I’m running into some annoyances when moving over the CommandScheduler, namely, the dependencies that are required. I see in the source code that it utilizes LLVM for some utils, like hashmaps and vectors. I tried manually copying over the requisite files for specifically the command scheduler, but it’s pretty cumbersome when refactoring to fit my project. I’m assuming there’s an LLVM installer of some sort (though I haven’t been able to locate one, only the entire package with Clang included). If there is, where is it located, and what are the specific config options that I would need to use. If there isn’t, any suggestions?
Mentioning @Peter_Johnson as they may be the best person to answer this question.
While that’s doable, the command-based implementation effectively depends on the entirety of WPILib (e.g. it sits at the top of the entire library stack) and they probably don’t want to pull in everything.
That’s actually an idea I didn’t think of, thanks for the suggestion. I think I’ll likely stick with C++ as the CommandScheduler will still require pretty much every WPILib dependency regardless, and I’d rather have the execution speed of C++.

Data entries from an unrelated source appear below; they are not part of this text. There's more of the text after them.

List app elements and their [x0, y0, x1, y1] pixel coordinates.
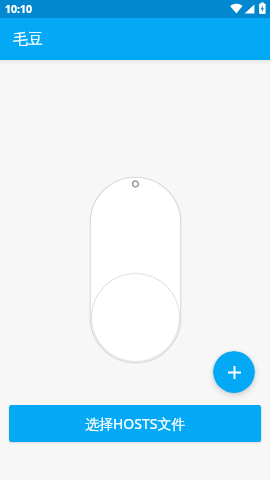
staticText: 10:10 [5, 2, 32, 16]
button[interactable]: Toggle hosts switch [89, 176, 182, 364]
button[interactable]: 选择HOSTS文件 [9, 405, 261, 442]
staticText: 毛豆 [13, 30, 43, 49]
button[interactable]: Add hosts entry [213, 351, 255, 393]
staticText: 选择HOSTS文件 [85, 414, 186, 433]
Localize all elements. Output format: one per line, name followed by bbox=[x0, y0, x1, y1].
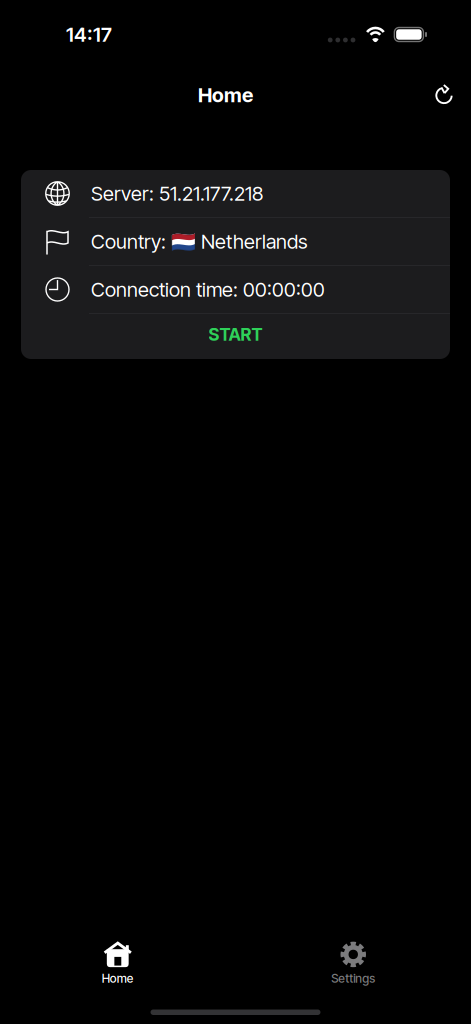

I see… is it manually refactored to work with the WPILib code structure? Not sure why but my VSCode editor isn’t offering any refactoring options, though C++ is known to not have the best options for that.
I’m not sure what you mean by refactored. We have a script (in upstream_utils) that copies the pieces we want from LLVM upstream and applies a bunch of patches, including changing the namespace from llvm to wpi. We didn’t want LLVM as a full dependency, we need it to compile cleanly with all of our warning flags etc, and we need to change the namespace to avoid runtime ABI conflicts, particularly on Linux where it’s possible for Mesa to pull in LLVM libraries.
oh, that makes a lot of sense. I’m entirely new to C++ (learning it specifically for this project), so I’m new to the concept of namespaces. Or, I guess more accurately, not the concept so much as the terminology. From my understanding, it’s essentially the same as packages in Java.
There is a Python script in upstream_utils that applies other changes in addition to the patches. You should not need to run it yourself, the resulting files are in git (which I linked previously).